Mes parents ... ma soeur et mes deux frères aînés

Mes parents ... ma soeur et mes deux frères aînés
D'origine gitane par ma mère, d'origine noble par mon père, j'ai pris le meilleur des deux pour devenir ce que je suis et essayer de faire de mes enfants les adultes de demain.
Des gens du voyage j'ai gardé l'amour des grands espaces et de la liberté, l'amour de ma famille, la musique.
Des autres j'ai choisi : l'éducation, l'école et les livres, une volonté de m'en sortir sans dépendre de la société pour manger, un travail qui me plaît et des collègues agréables, un compagnon d'une autre origine, des enfants bien élevés avec des projets d'avenir...
Les valeurs que je souhaite transmettre à mes enfants : travailler pour obtenir ce que l'on désire, se cultiver le plus possible, vous serrer les coudes, faire de votre métissage une richesse mais que vos origines ne vous empêchent jamais de devenir ce que vous voulez être.
Sur cette photo : ma mère; Marguerite, née dans une caravane tirée par des chevaux qui abritait 10 enfants et les parents, orpheline de mère à 8 ans et trimballée dans toute la famille avant sa rencontre à 18 ans avec mon père; Georges, né noble à Arquennes mais déshérité pour cause de fréquentation gitane dans sa jeunesse ... mes parents avaient 35 ans de différence. Ca ne les a pas empêchés de fonder une famille et d'avoir cinq enfants dont je suis la dernière. Les trois aînés : ma soeur et mes deux frères.

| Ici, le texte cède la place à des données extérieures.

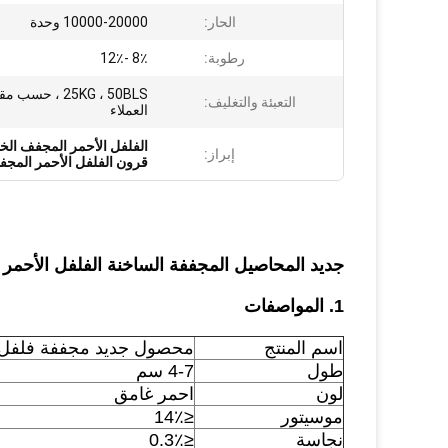
الحار:
10000-20000 وحدة
رطوبة:
8٪ -12٪
25KG ، 50BLS ، حس
التعبئة والتغليف:
العملاء
الفلفل الأحمر المجفف الخ
إبراز:
قرون الفلفل الأحمر المجفف
جديد المحاصيل المجففة الساخنة الفلفل الأحمر 
1. المواصفات
اسم المنتج
محصول جديد مجففة فلفل أ
طول
4-7 سم
لون
احمر غامق
موسيتور
≤14٪
نجاسة
≤0.3٪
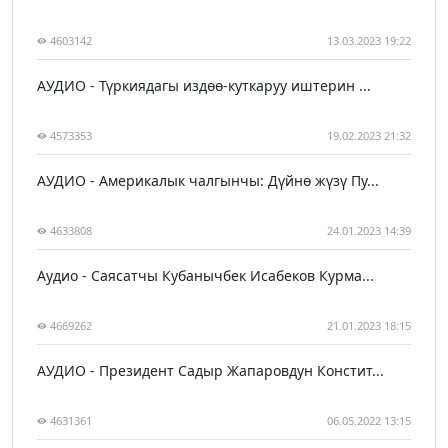
4603142
13.03.2023 19:22
АУДИО - Түркиядагы издөө-куткаруу иштерин ...
4573353
19.02.2023 21:32
АУДИО - Америкалык чалгынчы: Дүйнө жүзү Пу...
4633808
24.01.2023 14:39
Аудио - Саясатчы Кубанычбек Исабеков Курма...
4669262
21.01.2023 18:15
АУДИО - Президент Садыр Жапаровдун Констит...
4631361
06.05.2022 13:15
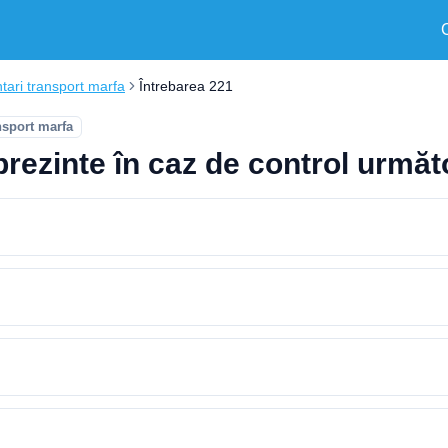
ari transport marfa
Întrebarea 221
nsport marfa
prezinte în caz de control urmă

# Posté le jeudi 06 mars 2008 10:38

Modifié le dimanche 09 mars 2008 04:14

Papa et Maman début des années 50.

Papa et Maman début des années 50.
Mes parents au début de leur vie ensemble. Pendant près de deux ans, ils ont vécu sur les routes. Travaillant et dormant dans des fermes. Ma soeur est née pendant cette période d'errance. Il paraît que malgré les difficultés, les nuits dans les granges ou dans les forêts de pins, à deux la vie était belle.

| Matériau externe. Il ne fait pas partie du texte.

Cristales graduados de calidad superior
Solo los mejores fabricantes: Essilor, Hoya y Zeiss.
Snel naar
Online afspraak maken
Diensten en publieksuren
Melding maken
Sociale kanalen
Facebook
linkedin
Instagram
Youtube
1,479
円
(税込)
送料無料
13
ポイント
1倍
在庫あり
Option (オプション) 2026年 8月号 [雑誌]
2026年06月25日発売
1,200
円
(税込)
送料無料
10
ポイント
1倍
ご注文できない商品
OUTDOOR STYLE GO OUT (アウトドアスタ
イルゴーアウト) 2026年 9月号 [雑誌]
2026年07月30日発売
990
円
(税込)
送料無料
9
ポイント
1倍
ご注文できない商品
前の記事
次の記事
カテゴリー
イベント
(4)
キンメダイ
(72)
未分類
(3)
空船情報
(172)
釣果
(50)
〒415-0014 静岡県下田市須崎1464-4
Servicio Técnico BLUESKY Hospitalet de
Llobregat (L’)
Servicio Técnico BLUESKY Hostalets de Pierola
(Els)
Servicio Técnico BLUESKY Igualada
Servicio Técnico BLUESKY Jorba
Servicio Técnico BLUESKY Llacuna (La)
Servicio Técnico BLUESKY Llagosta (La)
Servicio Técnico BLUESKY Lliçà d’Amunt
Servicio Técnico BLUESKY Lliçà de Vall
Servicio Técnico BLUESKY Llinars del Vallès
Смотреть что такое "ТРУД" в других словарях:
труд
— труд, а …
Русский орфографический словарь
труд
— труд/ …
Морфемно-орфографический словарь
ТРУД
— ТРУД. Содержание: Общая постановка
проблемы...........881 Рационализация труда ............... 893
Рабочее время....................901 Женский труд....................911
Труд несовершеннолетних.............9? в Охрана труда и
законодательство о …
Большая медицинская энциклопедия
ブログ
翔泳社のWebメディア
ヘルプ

# Posté le samedi 08 mars 2008 16:18

Modifié le dimanche 09 mars 2008 04:13

Ma soeur et mes trois frères.

Ma soeur et mes trois frères.
Quatre garnements qui grandissaient du mieux qu'ils pouvaient. Mes parents sont arrivés à Bruxelles début des années 50. Ils se sont mariés à l'Hôtel de ville de la Grand Place, malheureusement il n'y a pas de photo. Pendant une quinzaine d'années ils ont vécu dans le quartier de la Marolle. Cette photo a été prise le long du canal. Hormis les deux premières années de leur rencontre, quand ils travaillaient comme journaliers, mes parents ont toujours été sédentaires. Difficile dans une capitale de vivre en caravane.

# Posté le samedi 08 mars 2008 16:23

Modifié le dimanche 09 mars 2008 04:12

Une verdine comme celle où est née ma mère.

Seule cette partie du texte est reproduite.